━━━ Data shown ━━━

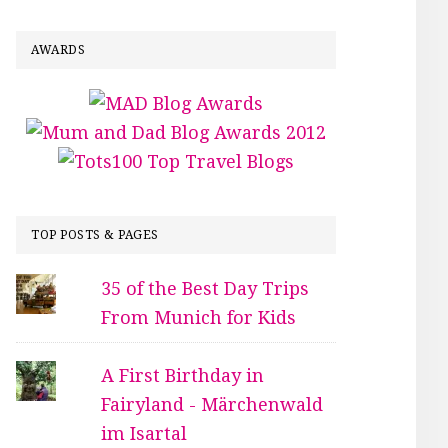
AWARDS
TOP POSTS & PAGES
35 of the Best Day Trips
From Munich for Kids
A First Birthday in
Fairyland - Märchenwald
im Isartal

━━━

• Task directions: Write out again every line above exactly as given; the pictures do not belong in the copy.

• Response:
AWARDS
TOP POSTS & PAGES
35 of the Best Day Trips
From Munich for Kids
A First Birthday in
Fairyland - Märchenwald
im Isartal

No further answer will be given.